There's no real harm done, I recall seeing a couple of studies showing that piracy doesn't meaningfully affect sales. If the work was worth anything, it'll get paid back by the thankful reader who can afford to pay.
>If the work was worth anything, it'll get paid back by the thankful reader who can afford to pay.
Comically naive.
As a personal anecdote, when I used to pirate things, I still bought things in the same category, ie: I would pirate movies and I still bought movies. I would pirate games and I still bought games.
I don't think it affected how much of each thing I purchased by much, but I don't really know.
That is to say, not that much gymnastics. Like a cartwheel at most.
The reason is fairly straightforward: there's no alternative if you need the dataset.
Copyright law makes it a huge amount of effort to get even an incomplete version.
And use in LLMs is transformative, so it would fall under fair use.
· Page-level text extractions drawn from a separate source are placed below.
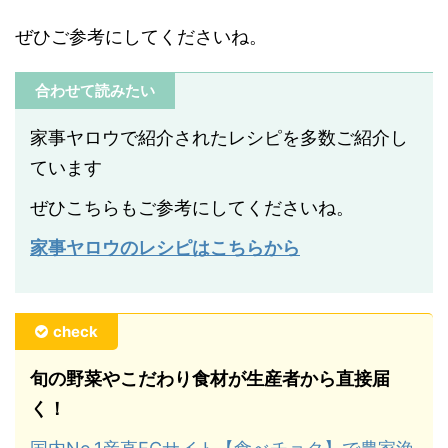
ぜひご参考にしてくださいね。
合わせて読みたい
家事ヤロウで紹介されたレシピを多数ご紹介し
ています
ぜひこちらもご参考にしてくださいね。
家事ヤロウのレシピはこちらから
check
旬の野菜やこだわり食材が生産者から直接届
く！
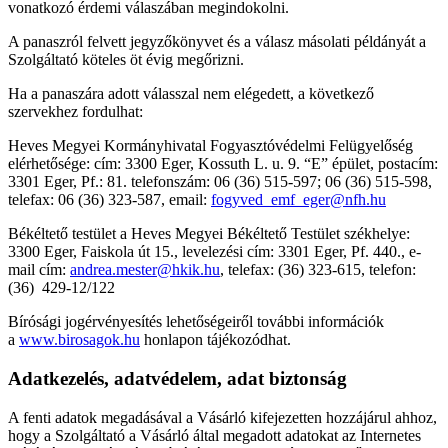
vonatkozó érdemi válaszában megindokolni.
A panaszról felvett jegyzőkönyvet és a válasz másolati példányát a
Szolgáltató köteles öt évig megőrizni.
Ha a panaszára adott válasszal nem elégedett, a következő
szervekhez fordulhat:
Heves Megyei Kormányhivatal Fogyasztóvédelmi Felügyelőség
elérhetősége: cím: 3300 Eger, Kossuth L. u. 9. “E” épület, postacím:
3301 Eger, Pf.: 81. telefonszám: 06 (36) 515-597; 06 (36) 515-598,
telefax: 06 (36) 323-587, email:
fogyved_emf_eger@nfh.hu
Békéltető testület a Heves Megyei Békéltető Testület székhelye:
3300 Eger, Faiskola út 15., levelezési cím: 3301 Eger, Pf. 440., e-
mail cím:
andrea.mester@hkik.hu
, telefax: (36) 323-615, telefon:
(36) 429-12/122
Bírósági jogérvényesítés lehetőségeiről további információk
a
www.birosagok.hu
honlapon tájékozódhat.
Adatkezelés, adatvédelem, adat biztonság
A fenti adatok megadásával a Vásárló kifejezetten hozzájárul ahhoz,
hogy a Szolgáltató a Vásárló által megadott adatokat az Internetes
The only reason they're in trouble with the courts at the moment from my understanding is that they pirated the content instead of idk, ripping it from Libby.
They have (illegally) scraped and re-hosted mountains of proprietary data and are now deliberately prompt-injecting unwitting LLM users in order to steal money from them too.
It's a gentle nudge at most and if your agent sends them money just for that without you expecting it you should donate more to thank them for finding your sev 10 bug before someone did an actual prompt injection on it.
Edit: or, rather, your synthetic 4 year old savant did. Still, entirely on you.
What about Common Crawl, Zyte, Diffbot, and others?